Cette chronique est inspirée par la lecture d’un article dans Le Monde « L’université française devient-elle une auberge chinoise ? », 18 février, rédigé par un professeur des universités. L’idée de ce thème m’était déjà venue car j’ai bien observé que je voyais de plus en plus de chinois dans mes cours, au point de me poser la question d’apprendre le mandarin. Mais le temps que cette idée traverse mon esprit, mes chinois avaient déjà appris à parler le français. Agréable ces chinois : souriants, curieux, travailleurs, disciplinés en cours. Et corriger des copies de chinois est un vrai plaisir, c’est très concis et souvent juste. Mais bon, là n’est pas le sujet du jour.

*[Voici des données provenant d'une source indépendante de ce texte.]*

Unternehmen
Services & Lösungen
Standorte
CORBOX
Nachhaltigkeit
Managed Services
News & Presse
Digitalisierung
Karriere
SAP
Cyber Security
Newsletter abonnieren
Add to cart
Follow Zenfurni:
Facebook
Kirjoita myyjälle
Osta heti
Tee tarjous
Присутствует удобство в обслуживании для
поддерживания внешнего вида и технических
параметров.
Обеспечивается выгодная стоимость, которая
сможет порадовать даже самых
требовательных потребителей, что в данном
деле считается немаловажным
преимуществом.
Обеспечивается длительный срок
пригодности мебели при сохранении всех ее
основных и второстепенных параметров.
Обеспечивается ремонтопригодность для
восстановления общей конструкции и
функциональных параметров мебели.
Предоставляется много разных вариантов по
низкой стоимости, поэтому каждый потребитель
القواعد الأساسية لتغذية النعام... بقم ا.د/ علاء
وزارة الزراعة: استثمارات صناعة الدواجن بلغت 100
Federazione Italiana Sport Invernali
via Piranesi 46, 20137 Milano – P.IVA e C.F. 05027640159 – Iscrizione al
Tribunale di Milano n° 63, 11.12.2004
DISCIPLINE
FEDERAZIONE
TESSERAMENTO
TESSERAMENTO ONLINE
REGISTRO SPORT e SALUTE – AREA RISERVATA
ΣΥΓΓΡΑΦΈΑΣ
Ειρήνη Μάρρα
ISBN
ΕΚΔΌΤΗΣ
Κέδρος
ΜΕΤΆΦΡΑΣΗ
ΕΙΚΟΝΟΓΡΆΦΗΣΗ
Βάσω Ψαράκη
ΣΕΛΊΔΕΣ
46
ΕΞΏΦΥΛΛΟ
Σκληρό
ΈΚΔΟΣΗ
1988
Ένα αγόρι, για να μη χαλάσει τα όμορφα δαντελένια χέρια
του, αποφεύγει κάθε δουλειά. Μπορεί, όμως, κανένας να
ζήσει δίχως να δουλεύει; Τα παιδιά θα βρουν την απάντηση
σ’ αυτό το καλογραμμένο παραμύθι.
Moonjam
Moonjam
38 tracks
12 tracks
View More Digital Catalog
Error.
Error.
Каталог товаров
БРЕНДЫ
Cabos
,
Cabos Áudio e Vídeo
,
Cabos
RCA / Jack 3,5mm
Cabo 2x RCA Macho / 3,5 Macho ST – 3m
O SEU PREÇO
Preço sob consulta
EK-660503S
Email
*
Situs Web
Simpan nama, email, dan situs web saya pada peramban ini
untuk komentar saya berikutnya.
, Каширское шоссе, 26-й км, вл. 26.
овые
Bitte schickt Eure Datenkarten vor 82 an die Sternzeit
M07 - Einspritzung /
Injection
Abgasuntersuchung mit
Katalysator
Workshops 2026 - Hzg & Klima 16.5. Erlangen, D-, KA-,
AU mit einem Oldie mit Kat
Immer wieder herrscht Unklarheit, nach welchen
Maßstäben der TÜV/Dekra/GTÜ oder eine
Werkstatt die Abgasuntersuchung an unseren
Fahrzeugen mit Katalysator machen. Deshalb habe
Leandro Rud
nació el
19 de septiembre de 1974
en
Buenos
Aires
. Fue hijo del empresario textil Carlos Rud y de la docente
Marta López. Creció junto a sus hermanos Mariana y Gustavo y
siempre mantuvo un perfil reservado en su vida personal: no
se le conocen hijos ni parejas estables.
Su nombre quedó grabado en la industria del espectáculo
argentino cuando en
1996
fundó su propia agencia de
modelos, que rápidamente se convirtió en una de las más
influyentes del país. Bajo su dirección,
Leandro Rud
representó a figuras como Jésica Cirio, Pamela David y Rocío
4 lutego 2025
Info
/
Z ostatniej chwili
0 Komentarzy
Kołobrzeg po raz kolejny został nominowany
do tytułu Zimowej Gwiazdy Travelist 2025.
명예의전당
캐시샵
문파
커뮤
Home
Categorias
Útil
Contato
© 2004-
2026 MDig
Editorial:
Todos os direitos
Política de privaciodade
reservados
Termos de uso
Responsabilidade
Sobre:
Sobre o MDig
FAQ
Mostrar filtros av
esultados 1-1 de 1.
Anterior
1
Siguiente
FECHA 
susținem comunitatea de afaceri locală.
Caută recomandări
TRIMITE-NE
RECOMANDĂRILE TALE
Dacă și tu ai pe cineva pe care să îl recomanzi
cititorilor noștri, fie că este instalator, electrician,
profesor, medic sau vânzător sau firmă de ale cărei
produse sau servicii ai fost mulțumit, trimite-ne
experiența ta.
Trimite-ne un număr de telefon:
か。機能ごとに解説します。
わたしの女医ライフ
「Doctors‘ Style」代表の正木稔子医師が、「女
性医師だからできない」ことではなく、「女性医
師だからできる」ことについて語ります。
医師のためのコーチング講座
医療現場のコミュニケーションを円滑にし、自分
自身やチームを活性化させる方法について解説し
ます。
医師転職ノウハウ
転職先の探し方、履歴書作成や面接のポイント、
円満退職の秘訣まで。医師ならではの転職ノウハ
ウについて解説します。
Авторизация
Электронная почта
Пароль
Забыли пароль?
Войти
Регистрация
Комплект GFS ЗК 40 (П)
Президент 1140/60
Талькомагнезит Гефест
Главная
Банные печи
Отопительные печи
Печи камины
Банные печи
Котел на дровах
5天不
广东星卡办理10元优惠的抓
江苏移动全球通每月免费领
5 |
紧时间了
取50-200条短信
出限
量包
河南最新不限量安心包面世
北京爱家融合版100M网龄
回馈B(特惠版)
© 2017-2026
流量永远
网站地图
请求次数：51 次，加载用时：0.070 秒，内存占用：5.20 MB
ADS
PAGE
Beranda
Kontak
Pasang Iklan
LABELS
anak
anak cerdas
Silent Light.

L’auteur de l’article s’inquiète du nombre élevé d’étudiants chinois dans nos universités, au point qu’il se demande s’il ne faudrait pas introduire des quotas comme en Allemagne. En effet un étudiant ça coûte de l’argent au contribuable (environ 9.000  par an). D’après l’auteur, il y a 22.000 étudiants chinois dans les universités françaises, qui représentent donc 200 millions d’euros.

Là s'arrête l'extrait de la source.